Advanced Trade API price requests return 403 or 'Unauthorized' for public endpoints

Cause: A stale or malformed Authorization header is being sent with the public endpoint request. Public endpoints do not require authentication and reject some malformed auth headers.

Solution: Remove any Authorization headers from public endpoint requests. The public Advanced Trade API endpoints (GET /api/v3/brokerage/market/products) do not need authentication and should be called with only the Content-Type header.

typescript
1// Public endpoint — no authorization header needed:
2const res = await fetch(
3 `https://api.coinbase.com/api/v3/brokerage/market/products/${productId}`,
4 { headers: { 'Content-Type': 'application/json' } } // No Authorization header
5);

Best practices

  • Never create Commerce charges speculatively — only create a charge when the user explicitly initiates checkout, since each charge occupies a unique blockchain address and has a 60-minute expiry.
  • Store COINBASE_COMMERCE_API_KEY and Advanced Trade private keys as server-side environment variables without any NEXT_PUBLIC_ prefix to ensure they are never bundled into client JavaScript.
  • Implement idempotency in your webhook handler by storing processed charge IDs and ignoring duplicate events — Coinbase may retry webhook delivery multiple times if your endpoint does not respond quickly enough.
  • Handle the charge:delayed event specifically — this represents a valid payment made after the charge expired and requires manual review rather than automatic fulfillment.
  • Cache public price data for at least 15 seconds to stay within Coinbase's rate limits and reduce latency for users loading price widgets simultaneously.
  • Display crypto amounts with appropriate precision — Bitcoin prices are typically shown with 2 decimal places for USD values, but small-cap coins may need 4-6 decimal places.
  • Always show the USD equivalent prominently alongside crypto prices in payment flows — most customers think in fiat currency and the crypto amount alone may cause confusion or trust issues.

Alternatives

Frequently asked questions

Can I test Coinbase Commerce payments in Bolt's preview without deploying?

You can create charges and get the hosted checkout URL in the Bolt preview — clicking the URL opens Coinbase's hosted payment page and you can simulate a payment there. However, the webhook confirming payment success cannot reach the WebContainer preview since it cannot accept incoming HTTP connections. Full end-to-end payment testing (create charge → customer pays → webhook confirms → app updates) requires deployment to Netlify or Bolt Cloud.

Does Bolt.new have a native Coinbase integration?

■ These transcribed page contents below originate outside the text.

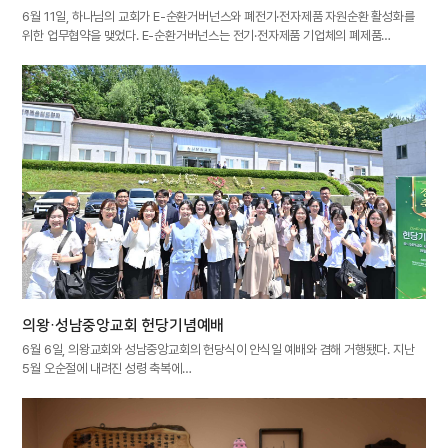
6월 11일, 하나님의 교회가 E-순환거버넌스와 폐전기·전자제품 자원순환 활성화를
위한 업무협약을 맺었다. E-순환거버넌스는 전기·전자제품 기업체의 폐제품…
의왕·성남중앙교회 헌당기념예배
6월 6일, 의왕교회와 성남중앙교회의 헌당식이 안식일 예배와 겸해 거행됐다. 지난
5월 오순절에 내려진 성령 축복에…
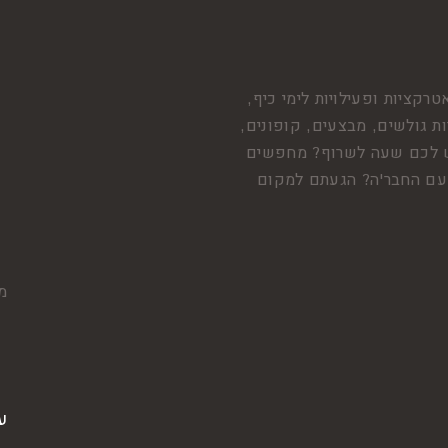
טרקציות ופעילויות לימי כיף,
ות גולשים, מבצעים, קופונים,
 יש לכם שעה לשרוף? מחפשים
י עם החבר'ה? הגעתם למקום
מצ
ע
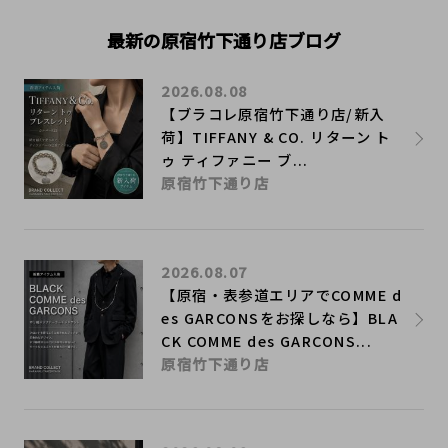
最新の原宿竹下通り店ブログ
2026.08.08
【ブラコレ原宿竹下通り店/新入
荷】TIFFANY & CO. リターン ト
ゥ ティファニー ブ...
原宿竹下通り店
2026.08.07
【原宿・表参道エリアでCOMME d
es GARCONSをお探しなら】BLA
CK COMME des GARCONS...
原宿竹下通り店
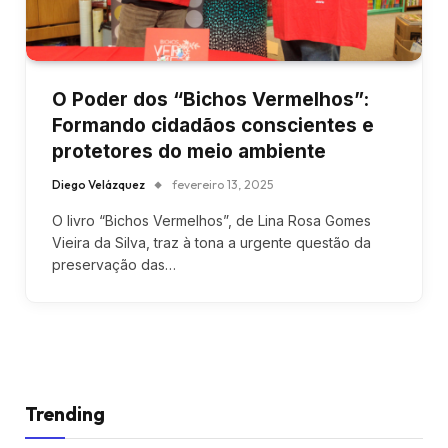
O Poder dos “Bichos Vermelhos”:
Formando cidadãos conscientes e
protetores do meio ambiente
Diego Velázquez
fevereiro 13, 2025
O livro “Bichos Vermelhos”, de Lina Rosa Gomes
Vieira da Silva, traz à tona a urgente questão da
preservação das…
Trending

No — Bolt.new's native Stripe integration is for fiat payments only. Coinbase Commerce and Coinbase Advanced Trade API require manual setup using Next.js API routes. Bolt's AI assistant generates the full integration from a prompt, so setup is fast even without a native connector.

Are Coinbase public price API endpoints free to use?

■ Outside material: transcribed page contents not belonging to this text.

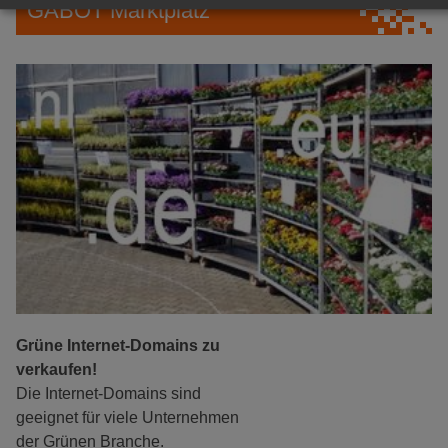
GABOT Marktplatz
Grüne Internet-Domains zu
verkaufen!
Die Internet-Domains sind
geeignet für viele Unternehmen
der Grünen Branche.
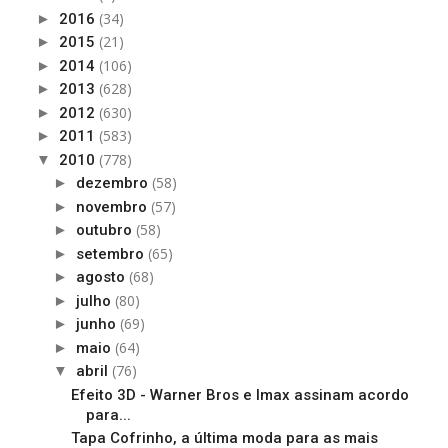
(34)
►
2016
(21)
►
2015
(106)
►
2014
(628)
►
2013
(630)
►
2012
(583)
►
2011
(778)
▼
2010
(58)
►
dezembro
(57)
►
novembro
(58)
►
outubro
(65)
►
setembro
(68)
►
agosto
(80)
►
julho
(69)
►
junho
(64)
►
maio
(76)
▼
abril
Efeito 3D - Warner Bros e Imax assinam acordo
para...
Tapa Cofrinho, a última moda para as mais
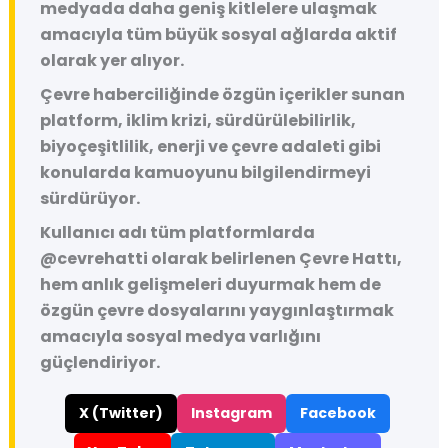
medyada daha geniş kitlelere ulaşmak
amacıyla tüm büyük sosyal ağlarda aktif
olarak yer alıyor.
Çevre haberciliğinde özgün içerikler sunan
platform, iklim krizi, sürdürülebilirlik,
biyoçeşitlilik, enerji ve çevre adaleti gibi
konularda kamuoyunu bilgilendirmeyi
sürdürüyor.
Kullanıcı adı tüm platformlarda
@cevrehatti
olarak belirlenen Çevre Hattı,
hem anlık gelişmeleri duyurmak hem de
özgün çevre dosyalarını yaygınlaştırmak
amacıyla sosyal medya varlığını
güçlendiriyor.
X (Twitter)
Instagram
Facebook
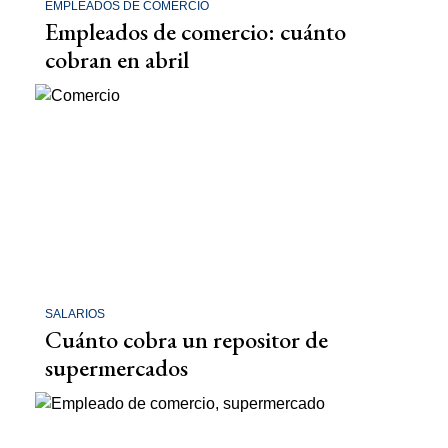
EMPLEADOS DE COMERCIO
Empleados de comercio: cuánto
cobran en abril
SALARIOS
Cuánto cobra un repositor de
supermercados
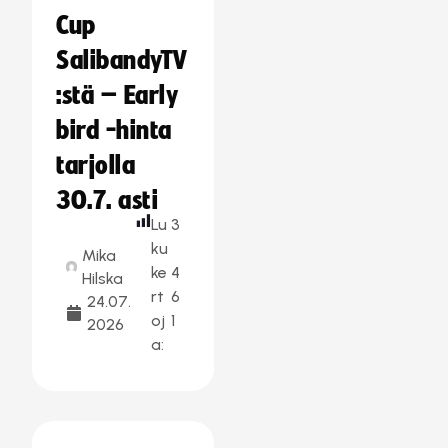
Cup
SalibandyTV
:stä – Early
bird -hinta
tarjolla
30.7. asti
Lu
3
ku
Mika
ke
4
Hilska
rt
6
24.07.
oj
1
2026
a:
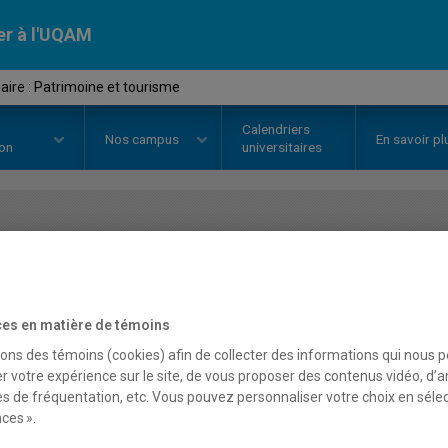
er à l'UQAM
ire : Patrimoine et tourisme
Calendriers
Nos
campus
En savoir pl
ion
universitaires
OURS
//
MDT8439
-
Séminaire : P
es en matière de témoins
Description
Horaire - Été 2026
Horaire
sons des témoins (cookies) afin de collecter des informations qui nous 
r votre expérience sur le site, de vous proposer des contenus vidéo, d’a
es de fréquentation, etc. Vous pouvez personnaliser votre choix en séle
ces ».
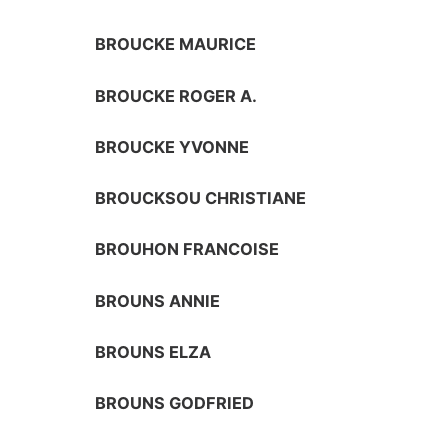
BROUCKE MAURICE
BROUCKE ROGER A.
BROUCKE YVONNE
BROUCKSOU CHRISTIANE
BROUHON FRANCOISE
BROUNS ANNIE
BROUNS ELZA
BROUNS GODFRIED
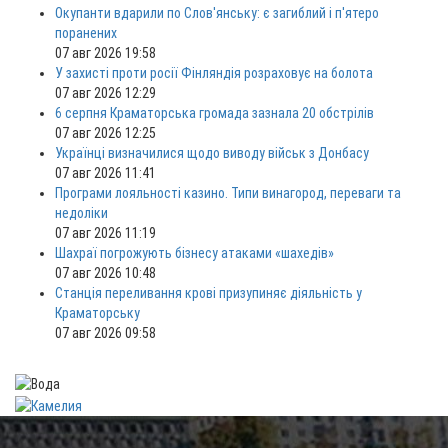
Окупанти вдарили по Слов'янську: є загиблий і п'ятеро
поранених
07 авг 2026 19:58
У захисті проти росії Фінляндія розраховує на болота
07 авг 2026 12:29
6 серпня Краматорська громада зазнала 20 обстрілів
07 авг 2026 12:25
Українці визначилися щодо виводу військ з Донбасу
07 авг 2026 11:41
Програми лояльності казино. Типи винагород, переваги та
недоліки
07 авг 2026 11:19
Шахраї погрожують бізнесу атаками «шахедів»
07 авг 2026 10:48
Станція переливання крові призупиняє діяльність у
Краматорську
07 авг 2026 09:58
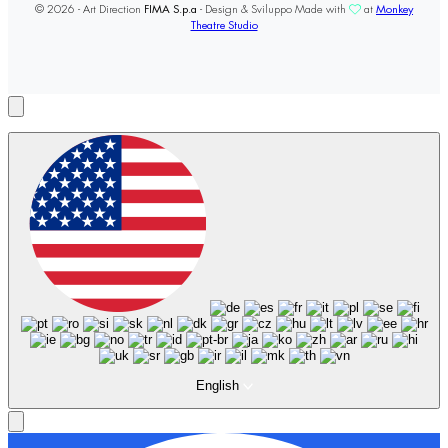
© 2026 - Art Direction
FIMA S.p.a
- Design & Sviluppo Made with
at
Monkey
Theatre Studio
English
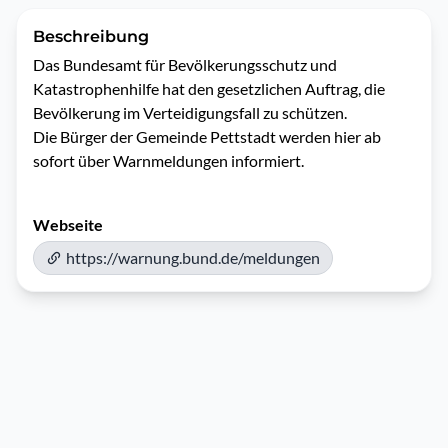
Beschreibung
Das Bundesamt für Bevölkerungsschutz und 
Katastrophenhilfe hat den gesetzlichen Auftrag, die 
Bevölkerung im Verteidigungsfall zu schützen.

Die Bürger der Gemeinde Pettstadt werden hier ab 
sofort über Warnmeldungen informiert.
Webseite
https://warnung.bund.de/meldungen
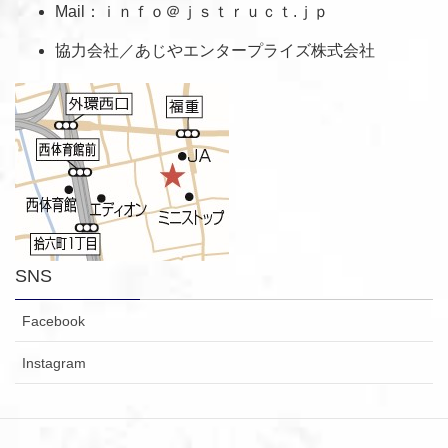
Mail：ｉｎｆｏ＠ｊｓｔｒｕｃｔ.ｊｐ
協力会社／あじやエンタープライズ株式会社
SNS
Facebook
Instagram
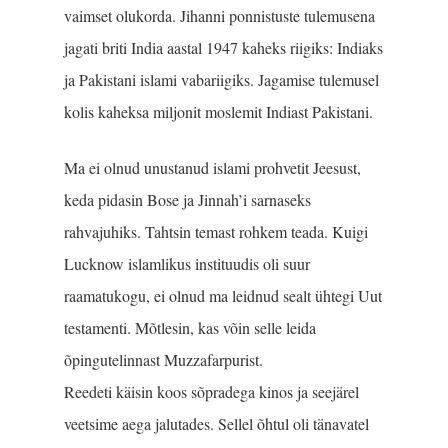
vaimset olukorda. Jihanni ponnistuste tulemusena
jagati briti India aastal 1947 kaheks riigiks: Indiaks
ja Pakistani islami vabariigiks. Jagamise tule­musel
kolis kaheksa miljonit moslemit Indiast Pakistani.
Ma ei olnud unustanud islami prohvetit Jeesust,
keda pidasin Bose ja Jinnah’i sarnaseks
rahvajuhiks. Taht­sin temast rohkem teada. Kuigi
Lucknow islamlikus instituudis oli suur
raamatukogu, ei olnud ma leidnud sealt ühtegi Uut
testamenti. Mõtlesin, kas võin selle leida
õpingutelinnast Muzzafarpurist.
Reedeti käisin koos sõpradega kinos ja seejärel
veetsime aega jalutades. Sellel õhtul oli tänavatel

Yes — Coinbase Advanced Trade's public market data endpoints (product prices, 24h stats, order books) are free and require no API key or account. They have rate limits (typically a few hundred requests per minute) which are more than sufficient for a dashboard polling every 30 seconds. Only authenticated endpoints for account data, trading, and portfolio access require an API key.

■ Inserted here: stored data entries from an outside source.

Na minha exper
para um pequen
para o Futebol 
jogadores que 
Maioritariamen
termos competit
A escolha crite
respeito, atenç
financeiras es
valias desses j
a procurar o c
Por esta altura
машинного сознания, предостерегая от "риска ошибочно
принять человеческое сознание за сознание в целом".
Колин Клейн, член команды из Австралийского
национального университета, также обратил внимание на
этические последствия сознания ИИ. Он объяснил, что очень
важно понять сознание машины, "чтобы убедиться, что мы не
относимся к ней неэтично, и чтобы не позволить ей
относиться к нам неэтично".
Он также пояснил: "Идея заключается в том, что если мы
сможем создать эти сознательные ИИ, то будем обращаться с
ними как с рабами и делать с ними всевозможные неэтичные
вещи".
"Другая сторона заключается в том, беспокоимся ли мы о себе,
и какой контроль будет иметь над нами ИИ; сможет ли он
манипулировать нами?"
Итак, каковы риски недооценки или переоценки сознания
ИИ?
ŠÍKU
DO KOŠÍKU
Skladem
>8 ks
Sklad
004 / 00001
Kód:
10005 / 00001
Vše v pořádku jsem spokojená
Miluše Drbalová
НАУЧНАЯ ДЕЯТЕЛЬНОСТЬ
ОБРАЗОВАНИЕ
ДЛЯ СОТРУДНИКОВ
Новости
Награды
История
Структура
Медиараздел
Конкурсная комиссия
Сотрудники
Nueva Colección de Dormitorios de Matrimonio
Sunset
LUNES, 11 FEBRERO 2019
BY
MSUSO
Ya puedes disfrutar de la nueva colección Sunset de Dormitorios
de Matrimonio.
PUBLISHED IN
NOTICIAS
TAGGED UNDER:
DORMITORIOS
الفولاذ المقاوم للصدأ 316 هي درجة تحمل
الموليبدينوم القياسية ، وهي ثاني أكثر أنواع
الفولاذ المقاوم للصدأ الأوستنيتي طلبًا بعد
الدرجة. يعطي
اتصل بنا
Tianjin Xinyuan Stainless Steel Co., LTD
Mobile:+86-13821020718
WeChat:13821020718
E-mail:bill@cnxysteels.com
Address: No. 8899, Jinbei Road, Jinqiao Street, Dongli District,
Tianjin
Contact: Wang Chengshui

What cryptocurrencies does Coinbase Commerce accept?

Coinbase Commerce supports Bitcoin (BTC), Ethereum (ETH), Litecoin (LTC), Bitcoin Cash (BCH), USD Coin (USDC), DAI, and several other ERC-20 tokens. The list changes as Coinbase adds support for new currencies. Commerce displays all supported options to the customer on the checkout page, so you do not need to specify which coins to accept — customers choose their preferred currency.

How long does it take for a Coinbase Commerce charge:confirmed webhook to fire?

Confirmation time depends on the blockchain and network congestion. Bitcoin typically requires 6 confirmations (approximately 60 minutes), though Commerce may confirm faster for smaller amounts. Ethereum is faster, typically 35 confirmations taking 5-10 minutes. USDC and other stablecoins follow Ethereum's timing. Build your UX to expect a delay between payment submission and confirmation — show the customer a 'processing' state while they wait.